- [HOW TO COMPLETE THIS TASK]
Below is a block of entries, which should be copied verbatim apart from the pictures.

+++ RECORDS SUPPLIED

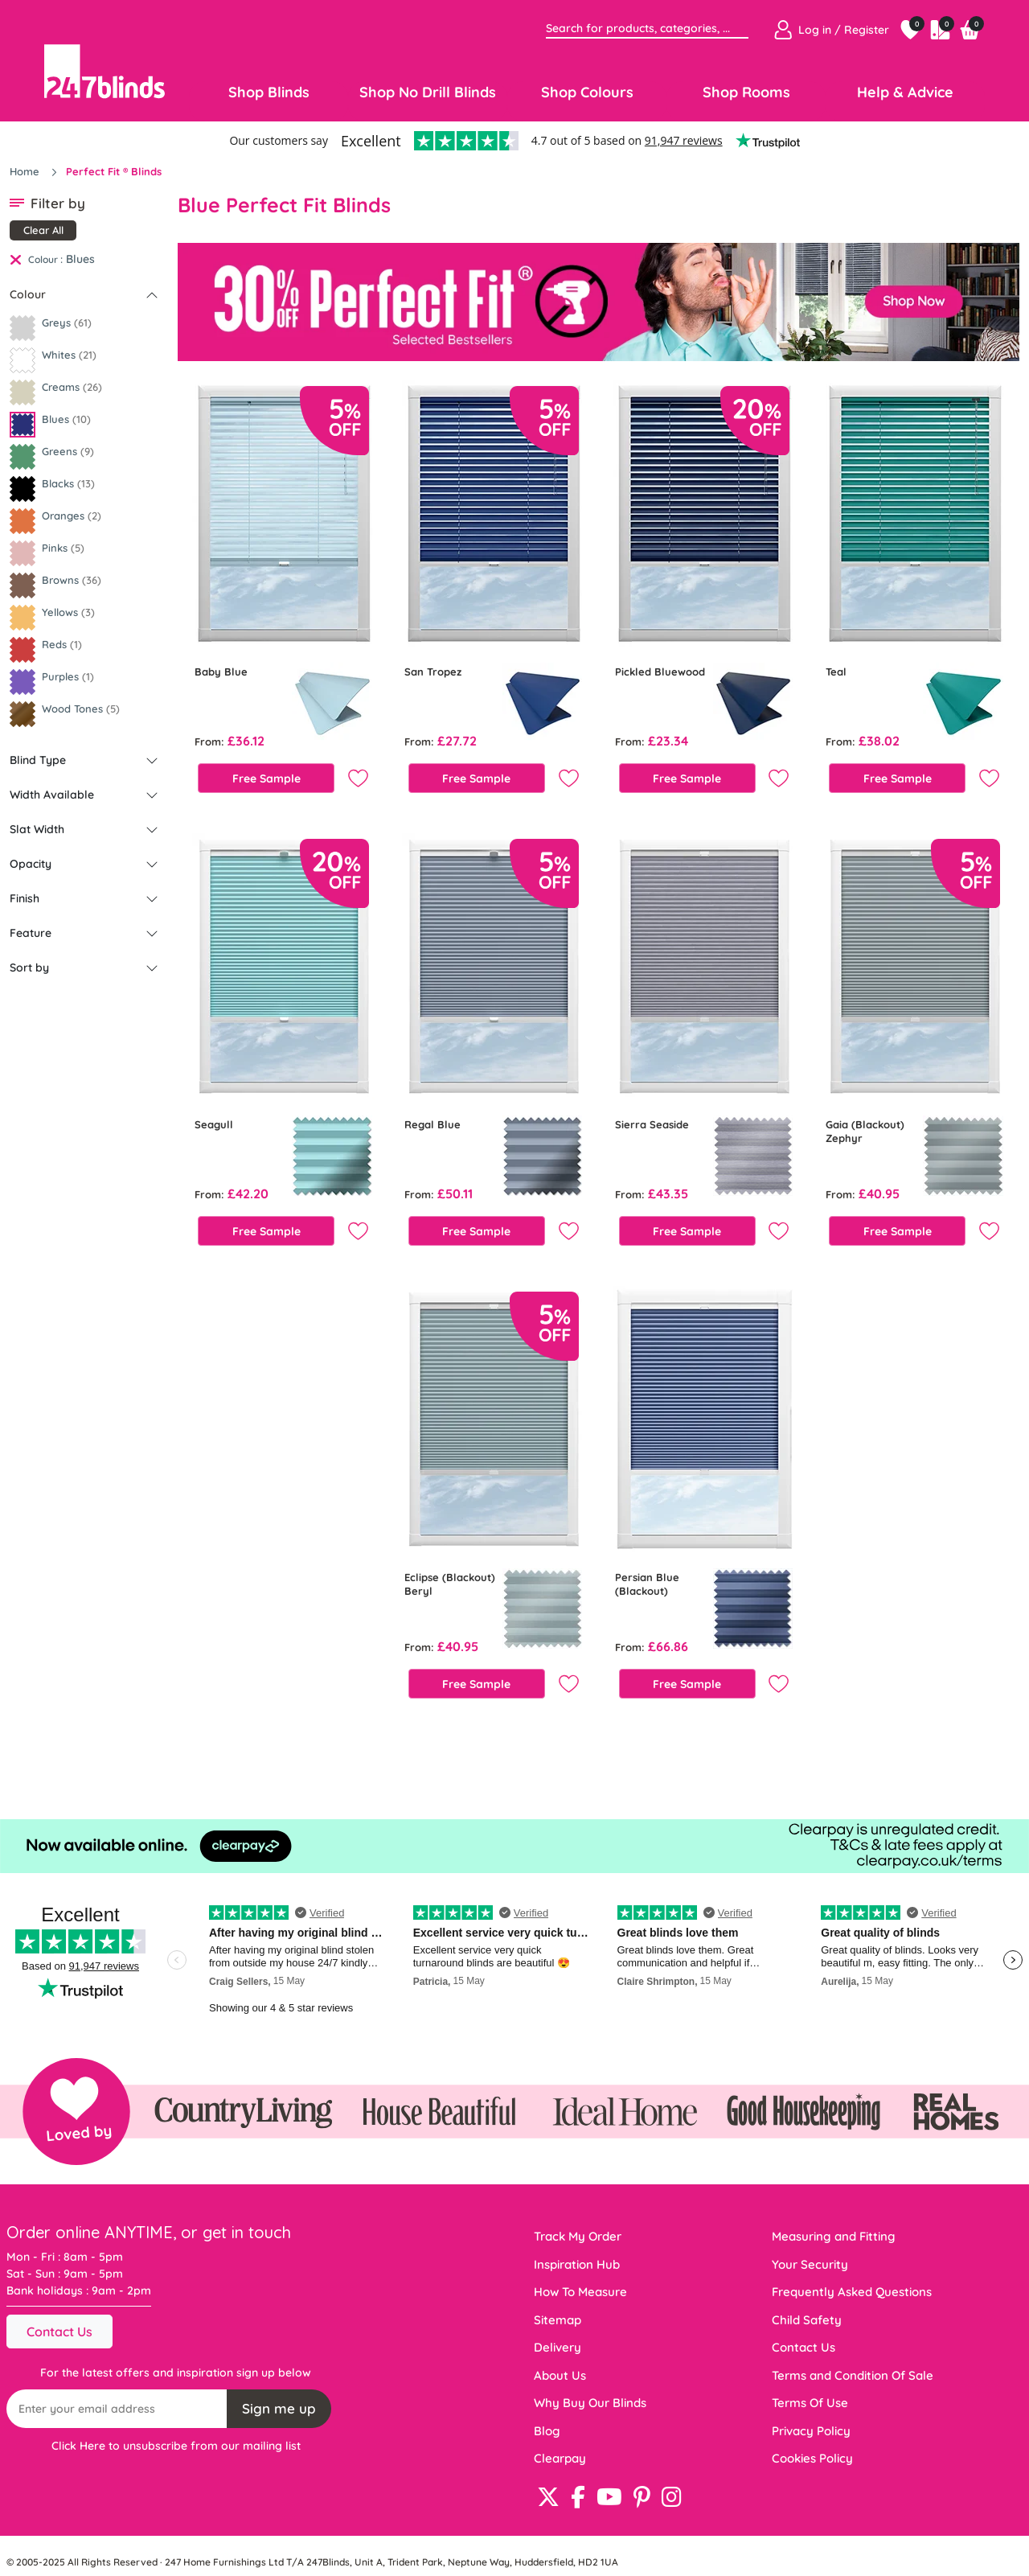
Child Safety (807, 2319)
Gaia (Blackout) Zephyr (865, 1131)
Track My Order (577, 2236)
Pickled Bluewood (660, 671)
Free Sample (266, 778)
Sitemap (557, 2319)
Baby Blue (221, 671)
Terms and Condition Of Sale (852, 2375)
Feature (30, 933)
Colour (28, 294)
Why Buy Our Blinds (590, 2402)
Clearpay (560, 2458)
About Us (560, 2375)
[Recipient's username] (117, 2408)
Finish (24, 898)
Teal (836, 671)
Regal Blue (432, 1124)
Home (26, 171)
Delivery (557, 2347)
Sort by (29, 967)
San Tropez (432, 671)
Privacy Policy (811, 2430)
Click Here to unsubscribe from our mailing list (176, 2445)
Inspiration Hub (577, 2264)
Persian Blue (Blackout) (647, 1584)
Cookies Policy (812, 2458)
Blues (80, 259)
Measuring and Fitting (834, 2236)
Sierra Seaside (652, 1124)
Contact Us (59, 2331)
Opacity (30, 864)
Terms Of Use (810, 2402)
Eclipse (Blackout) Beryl (449, 1584)
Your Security (810, 2264)
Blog (547, 2430)
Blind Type (38, 760)
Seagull (214, 1124)
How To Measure (580, 2291)
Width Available (52, 794)
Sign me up (279, 2408)
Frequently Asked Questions (852, 2291)
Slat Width (37, 829)
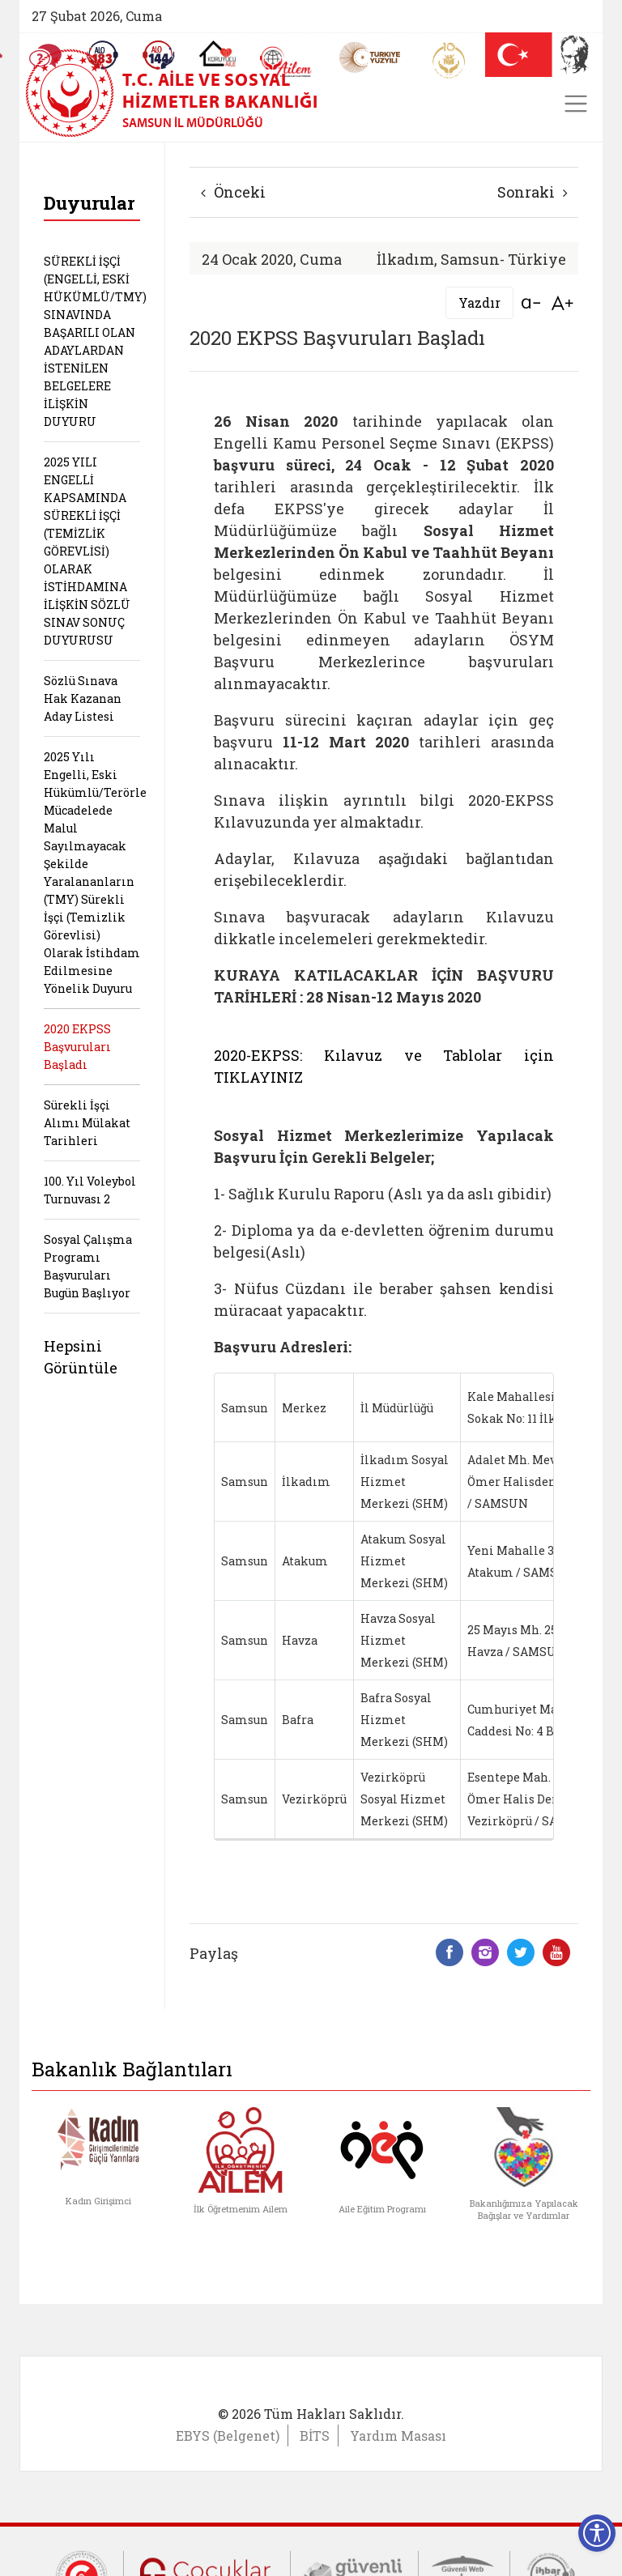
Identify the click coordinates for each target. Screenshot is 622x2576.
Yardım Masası (398, 2435)
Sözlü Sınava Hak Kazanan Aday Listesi (82, 698)
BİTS (315, 2435)
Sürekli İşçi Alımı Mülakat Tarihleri (87, 1122)
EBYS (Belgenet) (227, 2435)
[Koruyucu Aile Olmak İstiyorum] (217, 53)
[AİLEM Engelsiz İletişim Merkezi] (286, 61)
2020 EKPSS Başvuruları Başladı (77, 1046)
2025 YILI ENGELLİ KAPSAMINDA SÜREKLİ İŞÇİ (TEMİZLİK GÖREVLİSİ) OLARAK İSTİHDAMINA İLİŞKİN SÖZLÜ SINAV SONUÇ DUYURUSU (87, 551)
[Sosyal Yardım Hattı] (159, 55)
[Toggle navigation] (575, 103)
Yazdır (479, 302)
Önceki (233, 192)
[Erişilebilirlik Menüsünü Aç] (597, 2533)
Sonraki (532, 192)
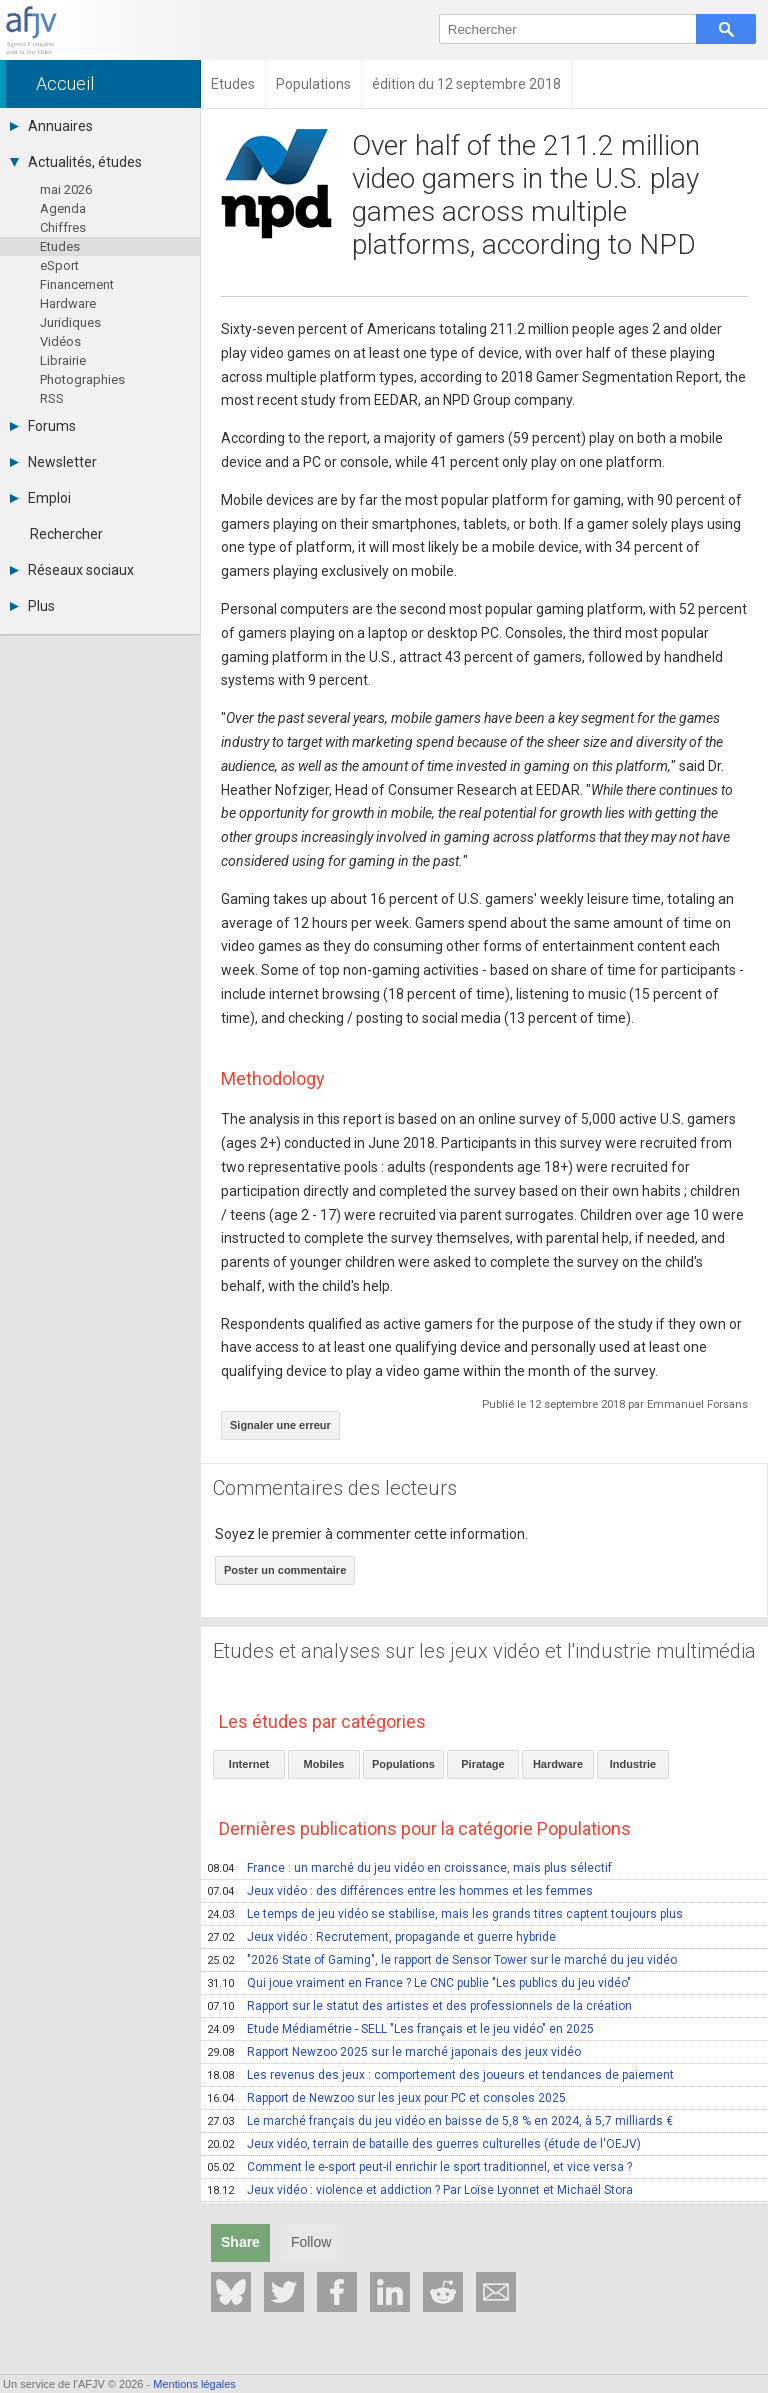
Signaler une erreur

++++++

- [EXERCISE SOLUTION]
Child Safety (807, 2319)
Gaia (Blackout) Zephyr (865, 1131)
Track My Order (577, 2236)
Pickled Bluewood (660, 671)
Free Sample (266, 778)
Sitemap (557, 2319)
Baby Blue (221, 671)
Terms and Condition Of Sale (852, 2375)
Feature (30, 933)
Colour (28, 294)
Why Buy Our Blinds (590, 2402)
Clearpay (560, 2458)
About Us (560, 2375)
[Recipient's username] (117, 2408)
Finish (24, 898)
Teal (836, 671)
Regal Blue (432, 1124)
Home (26, 171)
Delivery (557, 2347)
Sort by (29, 967)
San Tropez (432, 671)
Privacy Policy (811, 2430)
Click Here to unsubscribe from our mailing list (176, 2445)
Inspiration Hub (577, 2264)
Persian Blue (Blackout) (647, 1584)
Cookies Policy (812, 2458)
Blues (80, 259)
Measuring and Fitting (834, 2236)
Sierra Seaside (652, 1124)
Contact Us (59, 2331)
Opacity (30, 864)
Terms Of Use (810, 2402)
Eclipse (Blackout) Beryl (449, 1584)
Your Security (810, 2264)
Blog (547, 2430)
Blind Type (38, 760)
Seagull (214, 1124)
How To Measure (580, 2291)
Width Available (52, 794)
Sign me up (279, 2408)
Frequently Asked Questions (852, 2291)
Slat Width (37, 829)
Identify the click coordinates for each target. Screenshot is 622x2576.
Yardım Masası (398, 2435)
Sözlü Sınava Hak Kazanan Aday Listesi (82, 698)
BİTS (315, 2435)
Sürekli İşçi Alımı Mülakat Tarihleri (87, 1122)
EBYS (Belgenet) (227, 2435)
[Koruyucu Aile Olmak İstiyorum] (217, 53)
[AİLEM Engelsiz İletişim Merkezi] (286, 61)
2020 EKPSS Başvuruları Başladı (77, 1046)
2025 YILI ENGELLİ KAPSAMINDA SÜREKLİ İŞÇİ (TEMİZLİK GÖREVLİSİ) OLARAK İSTİHDAMINA İLİŞKİN SÖZLÜ SINAV SONUÇ DUYURUSU (87, 551)
[Sosyal Yardım Hattı] (159, 55)
[Toggle navigation] (575, 103)
Yazdır (479, 302)
Önceki (233, 192)
[Erişilebilirlik Menüsünü Aç] (597, 2533)
Sonraki (532, 192)
Signaler une erreur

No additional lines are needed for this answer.